Understanding Distributed Query Execution in SingleStore
How Sharding and Partitioning Work
SingleStore partitions tables across nodes using a shard key. During query execution, operators like joins, aggregations, and filters are pushed to the relevant nodes. Ideally, work is balanced across partitions. But when data is unevenly distributed, some partitions take significantly longer to process.

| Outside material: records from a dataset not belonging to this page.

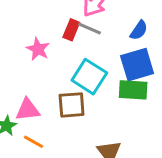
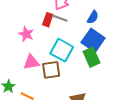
blue square: (137, 65) -> (93, 40), turned -35
green rectangle: (133, 90) -> (91, 57), turned 66
pink triangle: (28, 110) -> (31, 62), moved

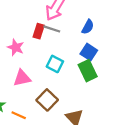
blue square: (93, 40) -> (89, 52), size x0.7
cyan square: (62, 50) -> (55, 64), size x0.7
brown square: (51, 70) -> (47, 100), moved, turned -36

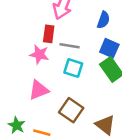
gray line: (52, 29) -> (70, 46), moved
pink star: (16, 47) -> (39, 54), moved

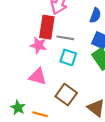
red rectangle: (49, 34) -> (47, 27), size x1.5
pink triangle: (39, 90) -> (38, 77), turned 36

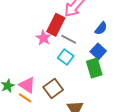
pink triangle: (38, 77) -> (27, 85), moved

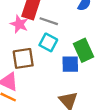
blue square: (98, 51) -> (70, 64), moved, turned -35
brown square: (53, 88) -> (23, 58), moved, turned 36

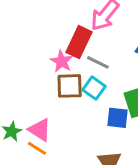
brown square: (23, 58) -> (70, 86), moved

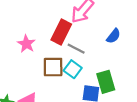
pink star: (61, 61) -> (26, 44), moved

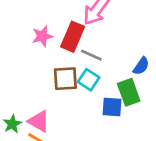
blue semicircle: (113, 36) -> (141, 66), moved
pink star: (26, 44) -> (42, 36), moved, turned 30

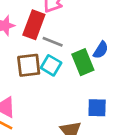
green rectangle: (129, 92) -> (83, 62), moved
blue square: (112, 107) -> (97, 108), moved

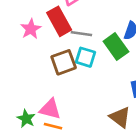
red rectangle: (34, 25) -> (59, 21), turned -36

Implications of Skewed Joins
- High CPU usage on a subset of leaf nodes
- Prolonged query execution times despite low overall load
- Timeouts on analytical queries
- Underutilization of the majority of cluster resources
Diagnostic Approach
Step 1: Use EXPLAIN and PROFILE
Run EXPLAIN
and PROFILE
to identify bottlenecks:
EXPLAIN SELECT ... FROM large_fact JOIN dim USING (key); PROFILE SELECT ... FROM large_fact JOIN dim USING (key);
Look for operators with long execution time on specific partitions.

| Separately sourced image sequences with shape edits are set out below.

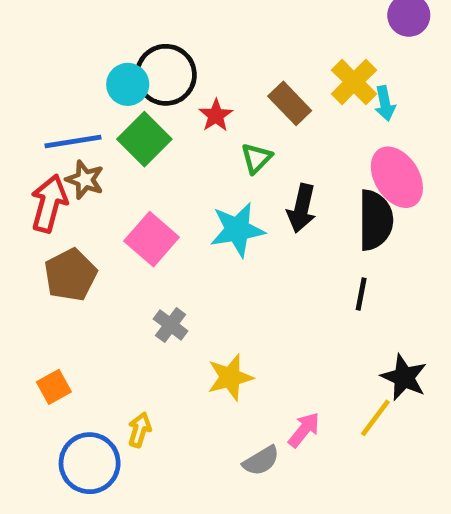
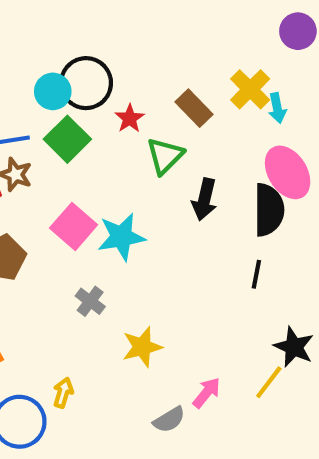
green triangle: (256, 158) -> (165, 156), size x1.4
cyan star: (237, 230) -> (121, 237), moved

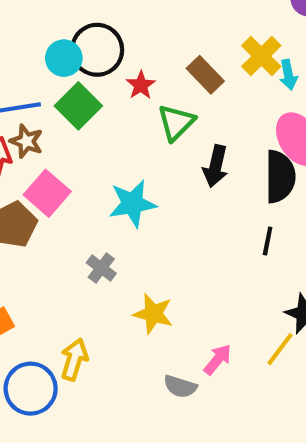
pink square: (74, 226) -> (47, 193), moved
yellow star: (142, 347) -> (153, 314), turned 30
yellow arrow: (63, 393) -> (74, 359), size x1.4
gray semicircle: (169, 420) -> (180, 387), turned 48

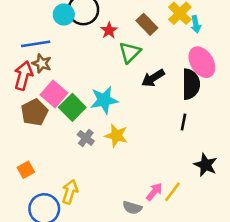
green square: (78, 106) -> (72, 107), moved
black arrow: (216, 166) -> (153, 78), turned 45
yellow star: (153, 314) -> (116, 136), moved
yellow line: (280, 349) -> (173, 192), moved

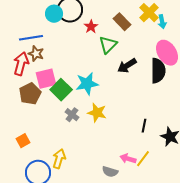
pink square: (54, 94) -> (46, 79), turned 35
black line: (184, 122) -> (144, 126), moved
pink arrow: (154, 192) -> (128, 159), turned -112

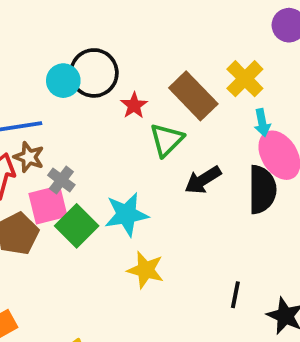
brown rectangle: (122, 22) -> (193, 96), size x1.4
cyan arrow: (162, 22) -> (262, 123), moved
gray cross: (72, 115) -> (61, 180), moved

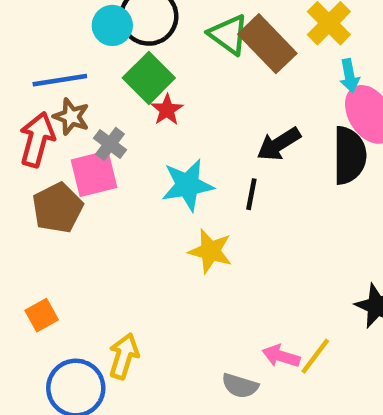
red star: (134, 105) -> (167, 110), moved
green triangle: (167, 140) -> (229, 35), moved, turned -39
green square: (77, 226) -> (149, 78), moved
black line: (235, 295) -> (251, 194), moved

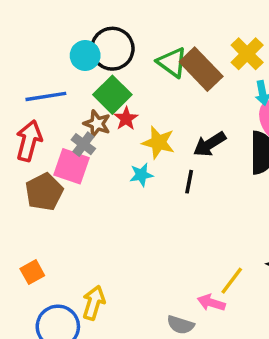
brown star: (71, 117) -> (97, 124), moved
pink square: (94, 174) -> (71, 166), turned 33
cyan star: (188, 185) -> (141, 175), size x0.6
yellow star: (210, 251) -> (158, 142), moved
yellow line: (315, 356) -> (232, 281), moved

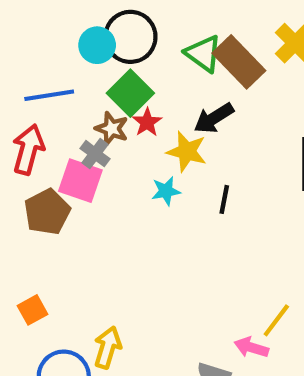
black arrow: (210, 144) -> (214, 118), moved

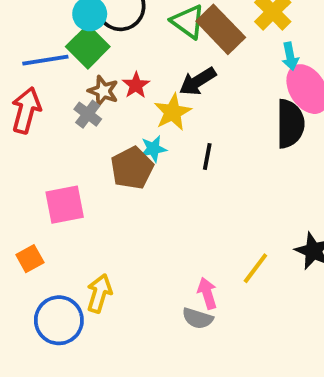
green square: (130, 93) -> (88, 47), moved
yellow star: (187, 152) -> (173, 112), turned 30
pink square: (80, 181) -> (65, 205), moved, turned -30
brown pentagon: (47, 212) -> (132, 168), moved
pink arrow: (251, 347) -> (207, 293), moved, turned 56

Step 2: Analyze Shard Distribution
Run the following to inspect row counts by partition:
SELECT database_name, table_name, partition_id, row_count FROM information_schema.partition_statistics WHERE table_name = 'large_fact';
Large disparities in row_count
suggest shard-level skew.
Step 3: Investigate Skewed Keys
Use aggregation queries to detect hot keys:
SELECT key, COUNT(*) FROM large_fact GROUP BY key ORDER BY COUNT(*) DESC LIMIT 10;
High concentration on a small number of keys can overwhelm specific partitions.
Common Pitfalls and Architectural Causes
Improper Shard Key Selection
Using a high-frequency or NULL-heavy column as a shard key can cause data skew. Ensure the shard key distributes data uniformly.

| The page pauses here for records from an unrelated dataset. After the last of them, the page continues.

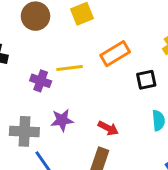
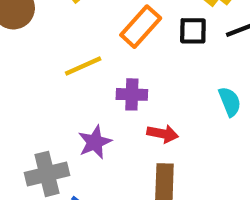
black square: (146, 80) -> (193, 31), moved, turned 30
purple cross: (41, 81) -> (132, 94), moved

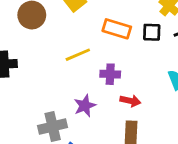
orange rectangle: (141, 27) -> (117, 29), turned 64

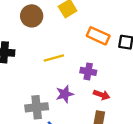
yellow line: (78, 55) -> (54, 58), moved

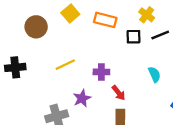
orange rectangle: (98, 36) -> (105, 20), moved
red arrow: (102, 95) -> (119, 93), turned 42

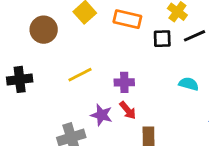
cyan semicircle: (154, 74) -> (189, 84), turned -49
red arrow: (119, 93) -> (128, 110), moved
purple star: (82, 98) -> (101, 115), turned -30

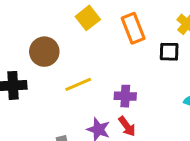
orange rectangle: (127, 19) -> (133, 28), turned 52
brown circle: (44, 30) -> (44, 52), moved

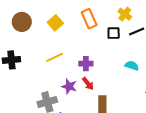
yellow square: (88, 18) -> (55, 23), moved
brown circle: (44, 52) -> (22, 22), moved

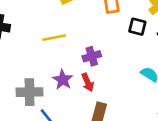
purple cross: (86, 64) -> (92, 56), turned -32

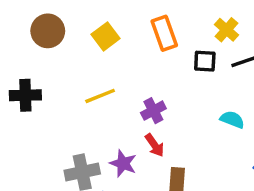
purple star: (63, 80) -> (123, 163), moved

Unreplicated Reference Tables
Dimension tables not set as REFERENCE
cause broadcast joins, which can overwhelm the network and certain nodes.
Joining on Non-Shard Keys
If join keys differ from shard keys, data reshuffling occurs at runtime. This undermines partition locality and introduces bottlenecks.
Fix Strategy: Step-by-Step Remediation
1. Reevaluate Shard Key Design
Use a cardinality analysis to select shard keys with even value distribution. Recreate the table with the optimized key:
CREATE TABLE optimized_fact SHARD KEY (user_id) AS SELECT * FROM large_fact;
2. Use REFERENCE Tables for Dimensions
Ensure dimension tables are declared as REFERENCE to avoid unnecessary broadcasts:
ALTER TABLE dim_table SET REFERENCE;
3. Avoid JOINS on Random or Non-Key Columns
Always align join keys with shard keys where possible to ensure data-local joins.
4. Enable Resource Pools
Set resource pool limits to prevent skewed queries from monopolizing compute:
CREATE RESOURCE POOL skew_protection WITH (MAX_CONCURRENCY = 5, MEMORY_PERCENT = 20);
Assign heavy analytical workloads to this pool using SET RESOURCE POOL
.
5. Use Histograms to Improve Optimizer Decisions
Update column histograms to help the query planner estimate cardinality more accurately:
ANALYZE TABLE large_fact UPDATE HISTOGRAM ON key_column;
Best Practices for Sustained Query Performance
- Design schemas with data distribution and locality in mind
- Use REFERENCE for small, frequently joined tables
- Continuously monitor
partition_statistics
for skew - Use
PROFILE
after every major query change - Automate histogram updates for critical tables
Conclusion
Performance issues in SingleStore often stem from overlooked data skew and poor join alignment. These problems magnify as data grows and analytical queries become more complex. Through proactive monitoring, smarter schema design, and better join practices, teams can avoid CPU bottlenecks and ensure balanced execution across the cluster. The long-term reliability of any distributed database lies not just in its engine but in how predictably it handles edge-case data distributions at scale.
FAQs
1. What causes data skew in SingleStore?
Skew usually results from poor shard key selection or high-frequency values dominating specific partitions. Always select keys with uniform cardinality.
2. Why are my queries slow even with sufficient hardware?
Performance is often limited by unbalanced partitions or join reshuffling, not raw hardware. Check execution plans for bottlenecks.
3. How can I verify if joins are data-local?
Use EXPLAIN and look for Local Join
versus Repartition
operators. Data-local joins are significantly faster.
4. When should I use REFERENCE tables?
Use REFERENCE for small dimension tables frequently joined with fact tables. This avoids broadcast overhead and improves query parallelism.
5. Can I automate histogram collection?
Yes. Use scheduled ANALYZE commands or script automation to update histograms periodically and keep optimizer decisions accurate.